Additionally, Weed emphasizes that these effects are not felt evenly across the population. Some groups are more vulnerable than others, a disparity that continues to influence personal opinions on which time standard should prevail.
“There are limitations to this type of modeling and this type of approach, for example, a healthy young person probably wouldn’t have a huge impact from going back and forth between the different time policies. The people who are likely to be most affected are older individuals or people who are already predisposed to something, and then DST, or switching back and forth, pushes them over the edge to moving into a not-so-good health space,” Weed said.
Given that these reductions may only affect certain groups, and that the overall lower risk is relatively small, Zeitzer argues that more discussion is needed before any definitive policy change can be made.
“I don’t think this has been fully discussed yet. The circadian impact, which is just one of the pieces, isn’t so overwhelming as to obviate all other discussion on the topic,” Zeitzer said. “If we found, like, if you switch to this, there’d be a 50% reduction in strokes, that’s just so immense and huge that it doesn’t matter what you like, we have to do it. But we don’t see that. What we’re seeing is much more subtle effects, and when you see these subtle effects, it means that then the conversations should be more meaningful.”
Yet it’ll be a hard clock to settle. While new scientific data may sway future policy, changes in legislation often move far more slowly than changes in understanding.
“Our work basically provided the first data to look at what would happen if we switched to a one-time policy for the entire year,” Weed said. “So I think a lot of the legislation will take some time to incorporate this type of work into it, but it’s hard to backtrack from choosing the wrong pathway with this Sunshine Protection Act. There have been a lot more discussions about it, especially recently, where we’ve seen hundreds of articles come out related to our research, and with this past DST transition. We just have to wait and see what happens.”
For now, the nation remains caught between two clocks.

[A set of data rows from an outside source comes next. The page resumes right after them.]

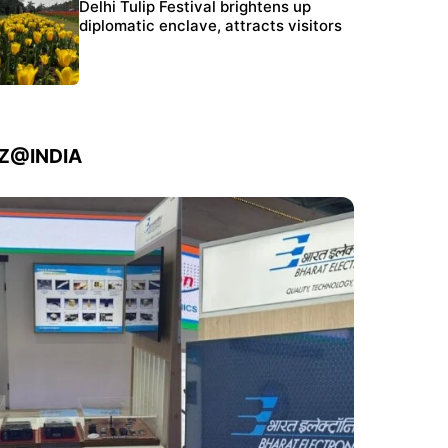
Protests continue at Jantar Mantar despite
Delhi Tulip Festival brightens up
police crackdown
diplomatic enclave, attracts visitors
IZ@INDIA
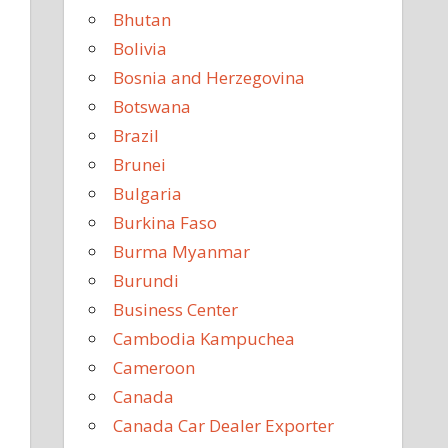
Bhutan
Bolivia
Bosnia and Herzegovina
Botswana
Brazil
Brunei
Bulgaria
Burkina Faso
Burma Myanmar
Burundi
Business Center
Cambodia Kampuchea
Cameroon
Canada
Canada Car Dealer Exporter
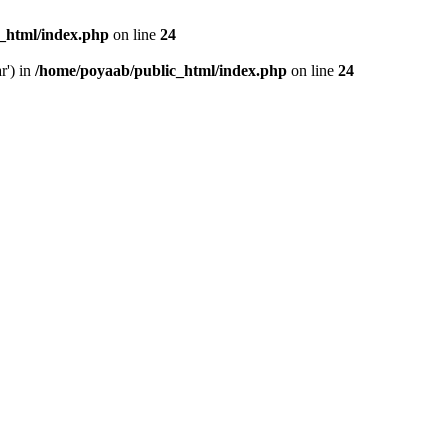
_html/index.php
on line
24
r') in
/home/poyaab/public_html/index.php
on line
24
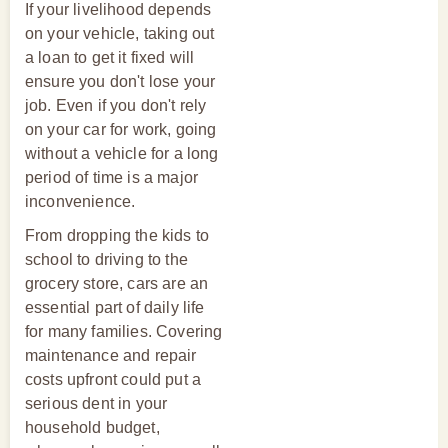
If your livelihood depends
on your vehicle, taking out
a loan to get it fixed will
ensure you don't lose your
job. Even if you don't rely
on your car for work, going
without a vehicle for a long
period of time is a major
inconvenience.
From dropping the kids to
school to driving to the
grocery store, cars are an
essential part of daily life
for many families. Covering
maintenance and repair
costs upfront could put a
serious dent in your
household budget,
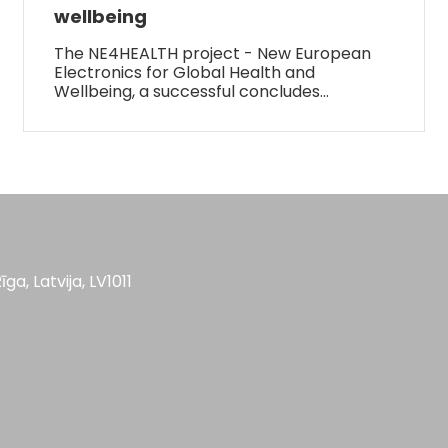
wellbeing
The NE4HEALTH project - New European
Electronics for Global Health and
Wellbeing, a successful concludes…
īga, Latvija, LV1011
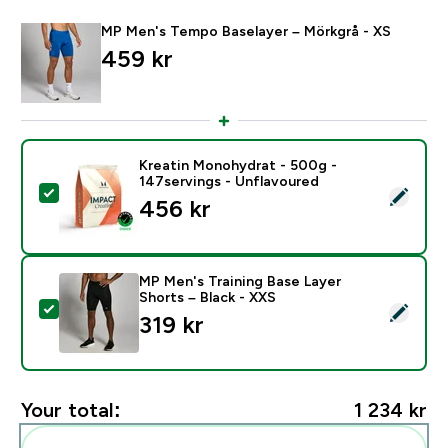
MP Men's Tempo Baselayer – Mörkgrå - XS
459 kr‎
Kreatin Monohydrat - 500g -
147servings - Unflavoured
Select this product - Kreatin Monohydrat - 500g - 14
456 kr‎
MP Men's Training Base Layer
Shorts – Black - XXS
Select this product - MP Men's Training Base Layer Sh
319 kr‎
Your total:
1 234 kr‎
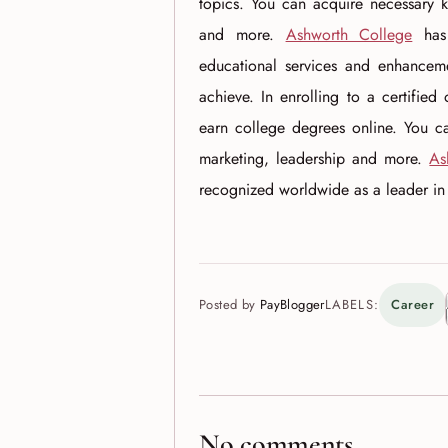
topics. You can acquire necessary k
and more.
Ashworth College
has 
educational services and enhancemen
achieve. In enrolling to a certified
earn college degrees online. You c
marketing, leadership and more.
As
recognized worldwide as a leader in li
Posted by
PayBlogger
LABELS:
Career
No comments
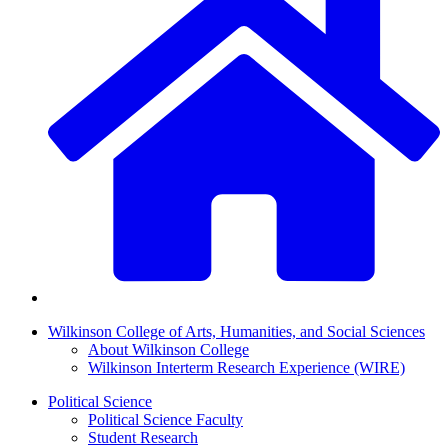
Wilkinson College of Arts, Humanities, and Social Sciences
About Wilkinson College
Wilkinson Interterm Research Experience (WIRE)
Political Science
Political Science Faculty
Student Research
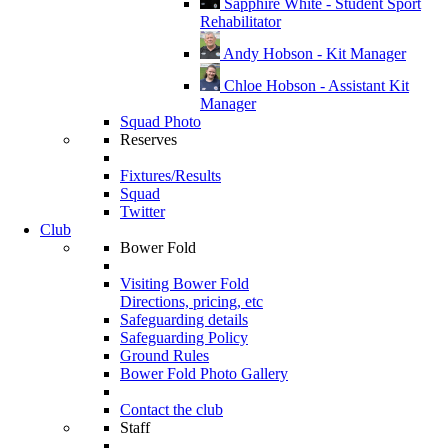
Sapphire White - Student Sport
Rehabilitator
Andy Hobson - Kit Manager
Chloe Hobson - Assistant Kit
Manager
Squad Photo
Reserves
Fixtures/Results
Squad
Twitter
Club
Bower Fold
Visiting Bower Fold
Directions, pricing, etc
Safeguarding details
Safeguarding Policy
Ground Rules
Bower Fold Photo Gallery
Contact the club
Staff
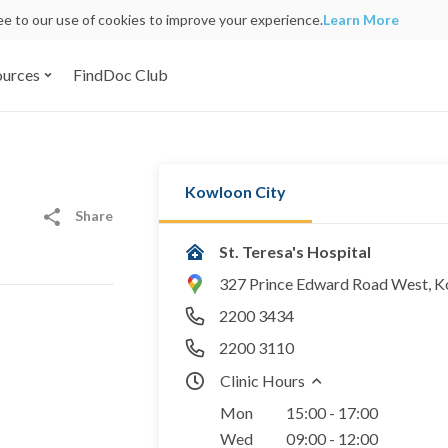
ree to our use of cookies to improve your experience.
Learn More
ources
FindDoc Club
Kowloon City
Share
St. Teresa's Hospital
327 Prince Edward Road West, 
2200 3434
2200 3110
Clinic Hours
Mon
15:00 - 17:00
Wed
09:00 - 12:00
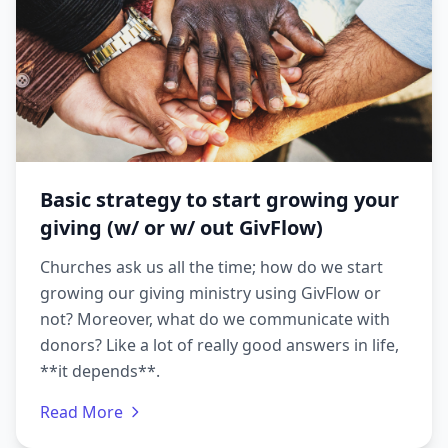
Basic strategy to start growing your
giving (w/ or w/ out GivFlow)
Churches ask us all the time; how do we start
growing our giving ministry using GivFlow or
not? Moreover, what do we communicate with
donors? Like a lot of really good answers in life,
**it depends**.
Read More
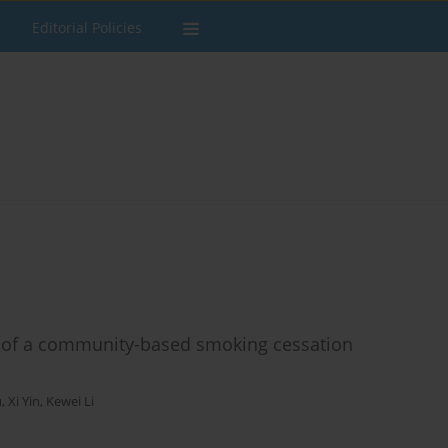
Editorial Policies
al of a community-based smoking cessation
u
,
Xi Yin
,
Kewei Li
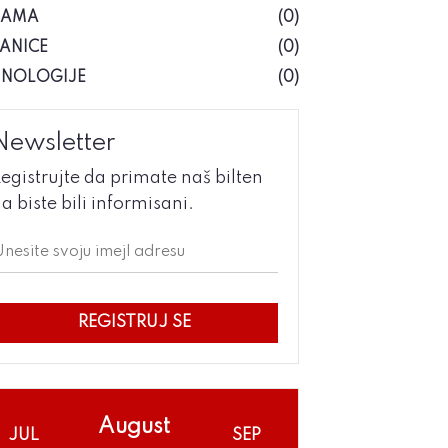
NAMA
(0)
ANICE
(0)
HNOLOGIJE
(0)
Newsletter
egistrujte da primate naš bilten
a biste bili informisani.
REGISTRUJ SE
August
JUL
SEP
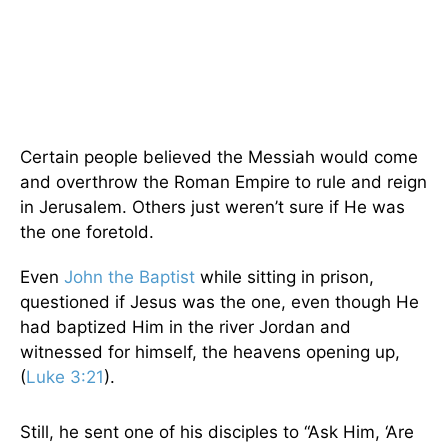
Certain people believed the Messiah would come
and overthrow the Roman Empire to rule and reign
in Jerusalem. Others just weren’t sure if He was
the one foretold.
Even
John the Baptist
while sitting in prison,
questioned if Jesus was the one, even though He
had baptized Him in the river Jordan and
witnessed for himself, the heavens opening up,
(
Luke 3:21
).
Still, he sent one of his disciples to “Ask Him, ‘Are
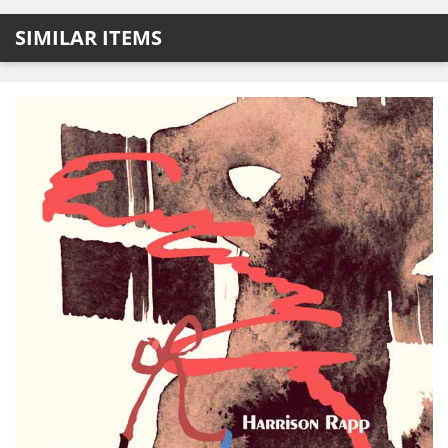
SIMILAR ITEMS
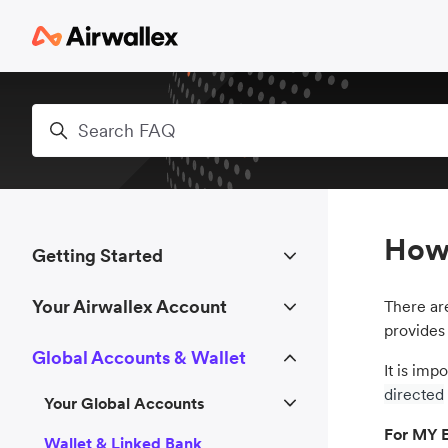
Skip to main content
Search
How 
Getting Started
Your Airwallex Account
There a
provides
Global Accounts & Wallet
It is imp
directed
Your Global Accounts
For MY E
Wallet & Linked Bank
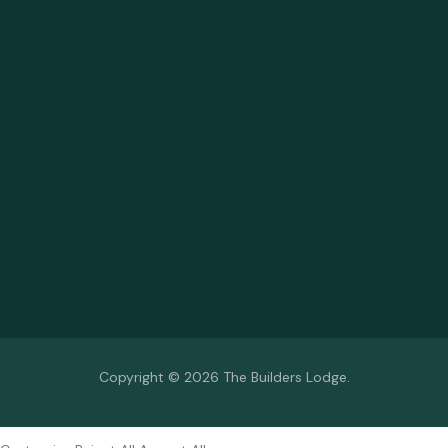
Copyright © 2026 The Builders Lodge.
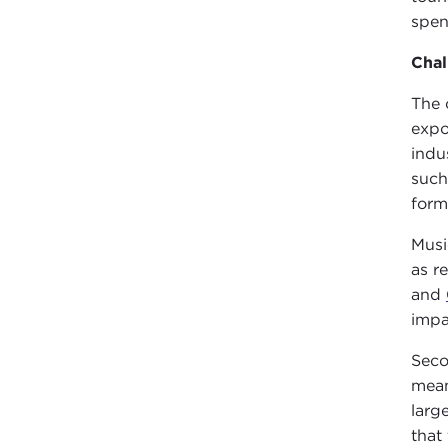
spen
Cha
The 
expo
indu
such
form
Musi
as r
and
impa
Seco
mean
larg
that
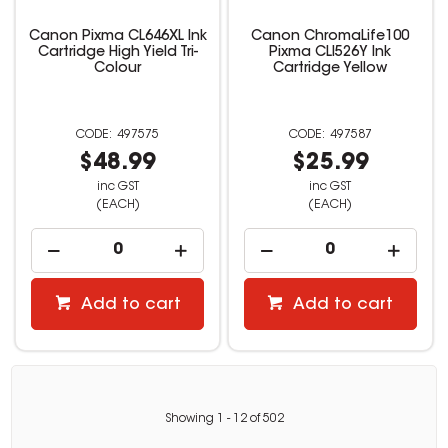
Canon Pixma CL646XL Ink
Canon ChromaLife100
Cartridge High Yield Tri-
Pixma CLI526Y Ink
Colour
Cartridge Yellow
497575
497587
$48.99
$25.99
inc GST
inc GST
(EACH)
(EACH)
Add to cart
Add to cart
Showing
1
-
12
of
502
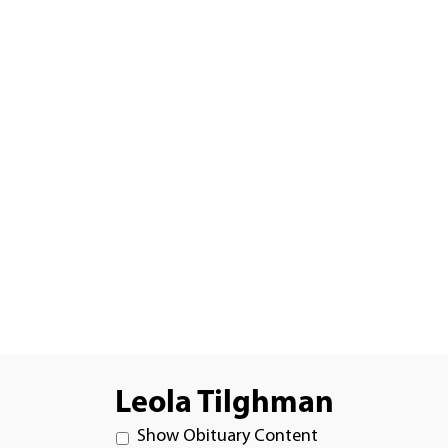
Leola Tilghman
Show Obituary Content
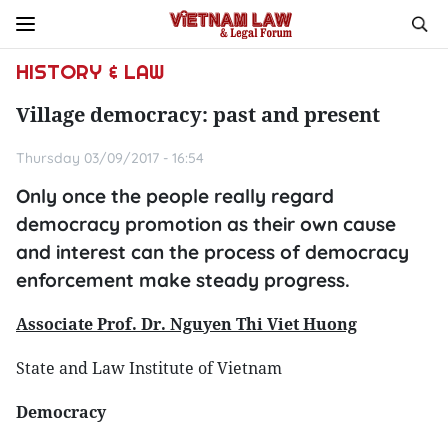
HISTORY & LAW
Village democracy: past and present
Thursday 03/09/2017 - 16:54
Only once the people really regard
democracy promotion as their own cause
and interest can the process of democracy
enforcement make steady progress.
Associate Prof. Dr. Nguyen Thi Viet Huong
State and Law Institute of Vietnam
Democracy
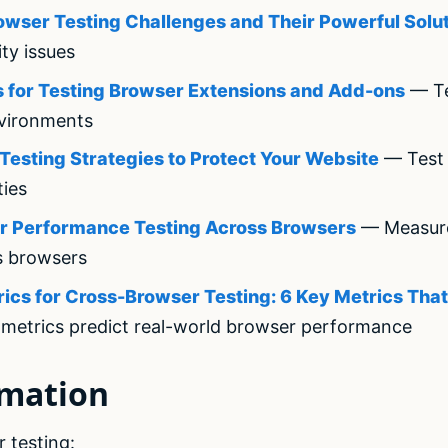
rowser Testing Challenges and Their Powerful Solu
ity issues
 for Testing Browser Extensions and Add-ons
— Te
vironments
Testing Strategies to Protect Your Website
— Test 
ties
or Performance Testing Across Browsers
— Measur
s browsers
cs for Cross-Browser Testing: 6 Key Metrics That
metrics predict real-world browser performance
omation
 testing:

While many states continue to push for reform, progress has been slowed by the need for federal agreement, more research, and conflicting interests. Even as the vast majority of Americans say they want to end the time change, consensus on which time to keep remains elusive.
“Everybody’s going to have their own opinion on this, and you can’t really make everyone happy in this case because you’re not really just relying on the science. There’s also a lot of feelings here, and there’s not really enough information in all of the different dimensions to have a really good picture of everything that factors in. Our study is one of the first looking at circadian health, but then there are also economic factors, there are safety factors, and nobody’s really done this type of study looking at those other pieces,” Weed said.